The shift from fossil fuels to electricity—while held in common with other countries—will be based on the “specific situation” in China, making the best use of China’s own advantages and innovations, but also with international cooperation, said Dr. Zhixin Wu, Vice President of the China Automotive Technology and Research Center (CATARC). The details of that specific situation may result in an electric vehicle parc somewhat different than in Western countries, other speakers noted, and may indeed—given the obvious scale of the China market—herald a major transformation in transportation, including the type and role of personal vehicles, others suggested.
If you look at China and you look at the development of the market here in China, it is an inevitable consequence that the largest auto market in the world is likely going to lead a revolution in automotive paradigms. The way cars are used here, the ways in which cars interact with the environment, the way in which human beings reside in urban centers in China are profoundly going to seed the development of the auto industry in every other part of the world.

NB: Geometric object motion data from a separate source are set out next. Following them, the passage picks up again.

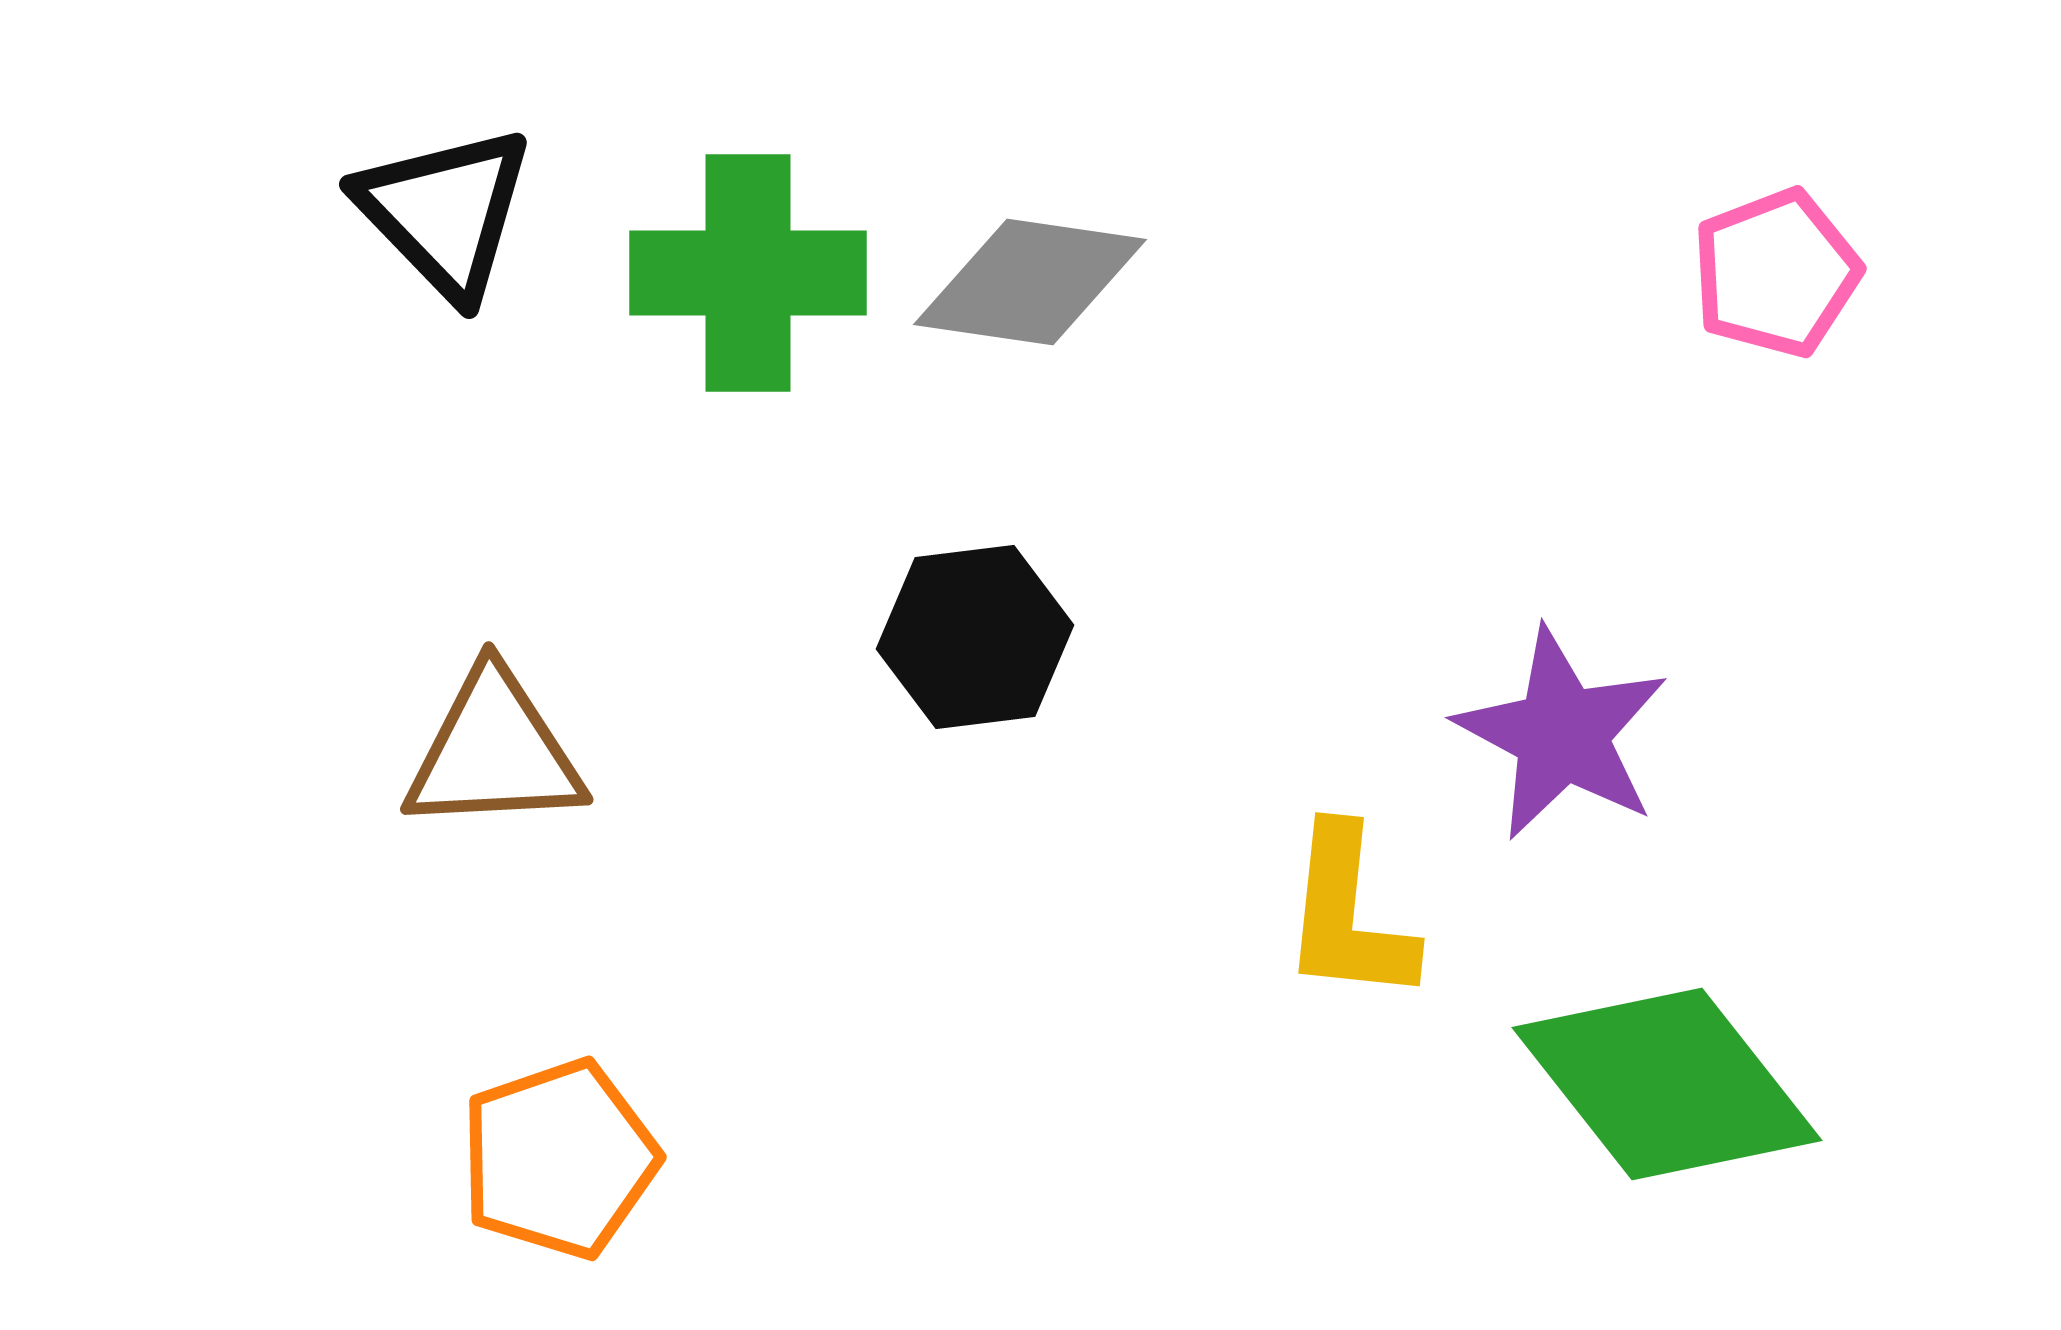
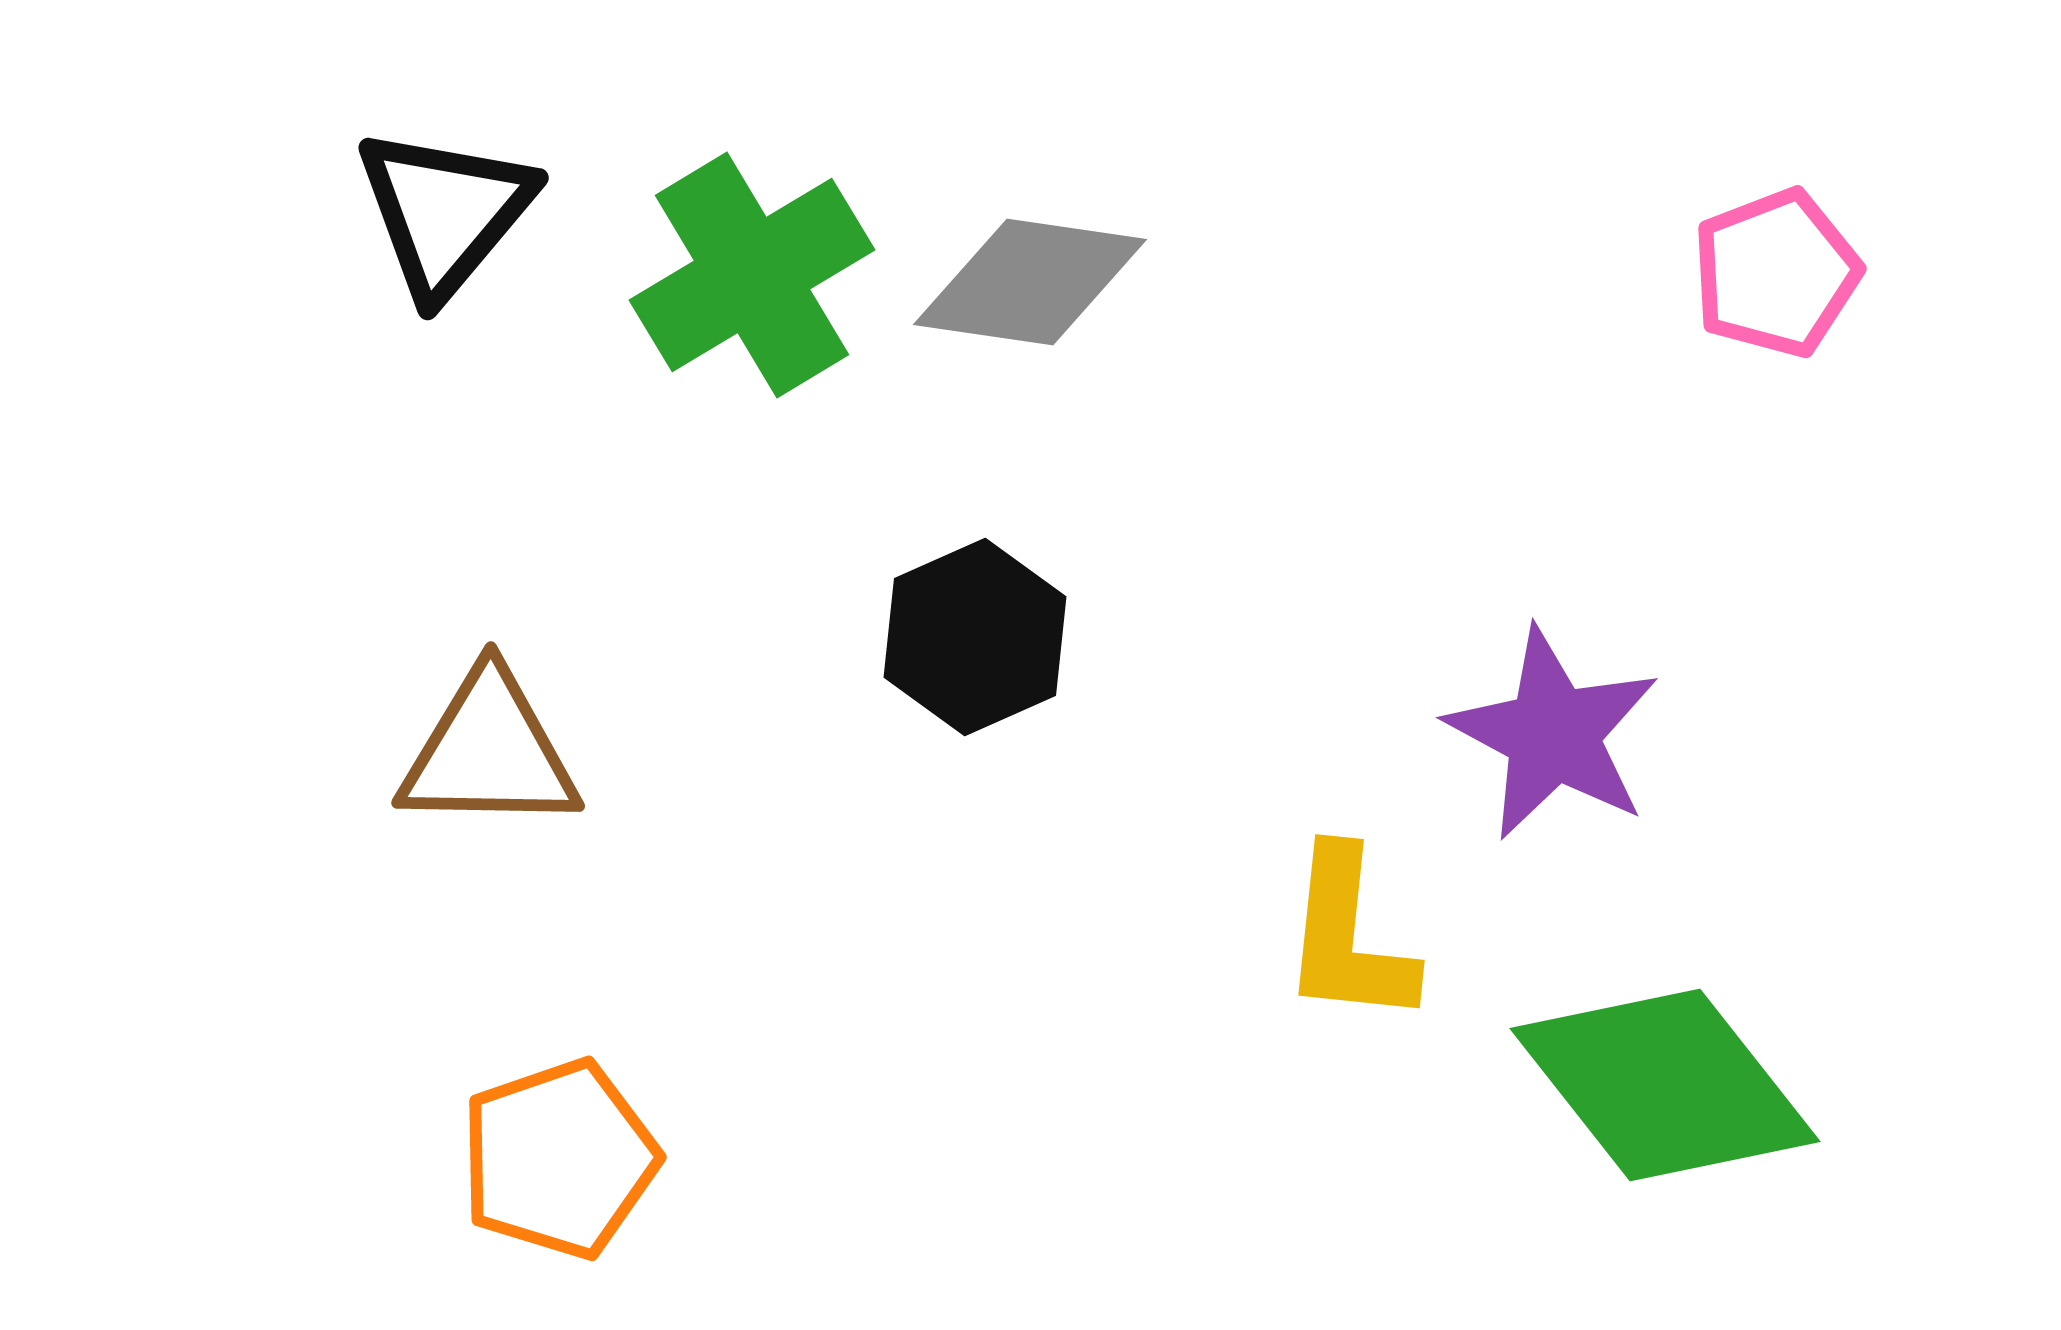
black triangle: rotated 24 degrees clockwise
green cross: moved 4 px right, 2 px down; rotated 31 degrees counterclockwise
black hexagon: rotated 17 degrees counterclockwise
purple star: moved 9 px left
brown triangle: moved 5 px left; rotated 4 degrees clockwise
yellow L-shape: moved 22 px down
green diamond: moved 2 px left, 1 px down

With increasing pressure from air pollution, oil consumption and congestion, China is compelled to reinvent propulsion technologies. … The irony of all this is that the need for a change in the paradigm of personal transportation needs to happen here, moreso than it needs to happen anywhere else. But the ironic piece is that the [Chinese] companies that are trying to reinvent transportation have the least experience at developing the automobile. China wants to lead a revolution in transportation, not follow.
Why? Because the needs are different in China, and quite frankly, it’s an industrial development plan. If you choose a path to electrification, you want to choose a path that gives advantage to Chinese industries. If Chinese companies follow the conventional hybrid path, the diesel path, those are led by other automotive centers. New energy vehicles is a relatively blue ocean.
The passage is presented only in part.